Pprof results from go-zenon

0x3639 · June 16, 2023, 6:34pm

@aliencoder @sol not sure where to begin to analyze this. I’ll look for some visual analizers.

The heap is growing over time. I will post some exports. This one is at 45% memory usage.

heap-45%.txt (4.0 MB)

0x3639 · June 16, 2023, 7:32pm

Heap at 60% memory usage

heap-60%.txt (4.7 MB)

0x3639 · July 2, 2023, 11:57am

@sol @aliencoder @sumamu @georgezgeorgez

Guys, I’m starting to think the growing memory use issue is a real problem we need to fix now. The orchestrator relies on znnd. I’m in comms with all (most) of the orchestrators and they all seem to have go-zenon reboot every 24 hours. That causes the Orchestrator to crash (reboot) every 24 hours.

Today @vilkris had a 1006 error in the Orchestrator and it froze rather than rebooting. I’m going to report an issue on the repo.

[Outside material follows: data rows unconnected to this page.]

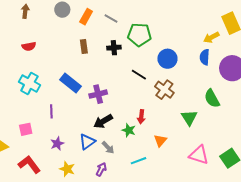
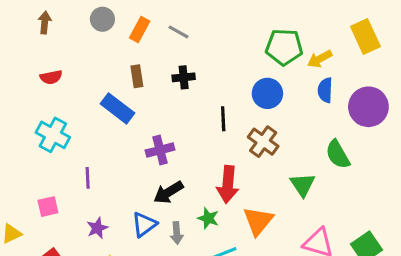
green pentagon: (139, 35) -> (284, 47), moved
yellow arrow: (211, 37) -> (320, 59), moved
black line: (139, 75) -> (223, 119), turned 56
blue rectangle: (70, 83) -> (117, 108), moved
red arrow: (141, 117) -> (228, 184), size x1.6
green star: (129, 130) -> (208, 218), moved
orange triangle: (160, 140) -> (258, 221), size x1.5
gray arrow: (108, 147) -> (177, 233), turned 40

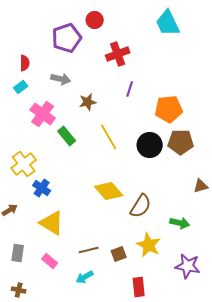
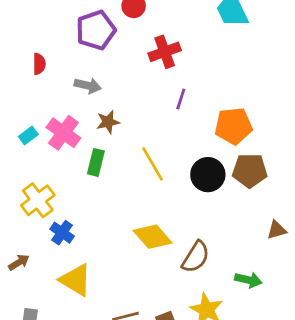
cyan rectangle: (21, 87) -> (28, 135), moved
brown star: (88, 102) -> (108, 122), moved
green rectangle: (67, 136) -> (96, 162), turned 54

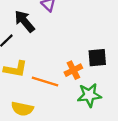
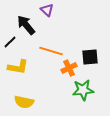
orange line: (45, 81) -> (51, 51), moved

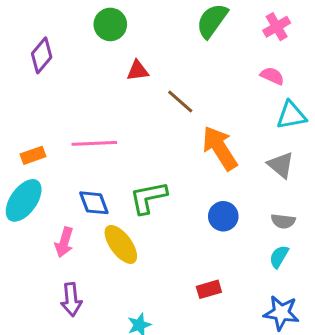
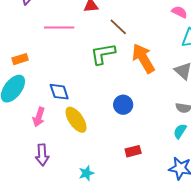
pink line: (94, 143) -> (59, 28), moved
green L-shape: (148, 198) -> (103, 54), moved
blue circle: (223, 216) -> (123, 105), moved

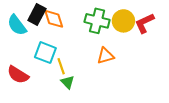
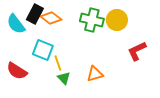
orange diamond: (54, 19) -> (51, 18), turned -35
red L-shape: (145, 23) -> (137, 51), moved
orange triangle: (105, 56) -> (95, 74), moved

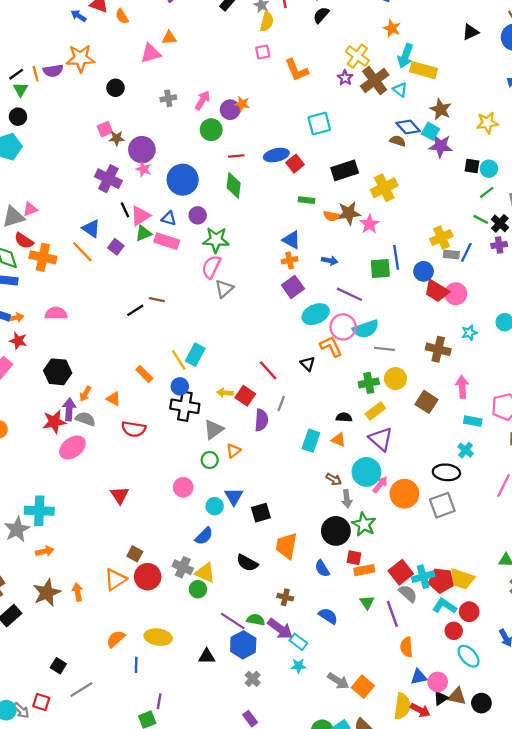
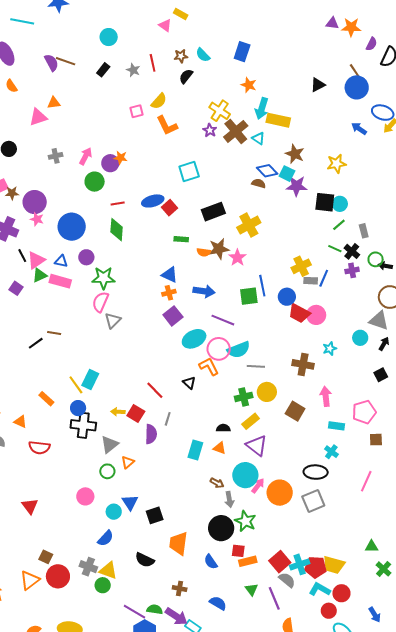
yellow semicircle: (267, 22) -> (159, 101), moved, turned 30
black square: (472, 166) -> (325, 202), size x1.5
blue arrow: (330, 261) -> (204, 291), size x1.5

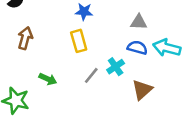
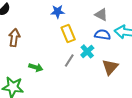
gray triangle: (139, 22) -> (101, 15), turned 32
yellow rectangle: (79, 41) -> (68, 33), moved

As we launch the side chain I’m sure the infra will rely on local znnd. We simply cannot have a network where go-zenon must be restarted every 24 hours to function. I was able to get pprof data (posted above) but it’s clear to me that I cannot trouble shoot this issue. @sol had some ideas that I think we should discuss.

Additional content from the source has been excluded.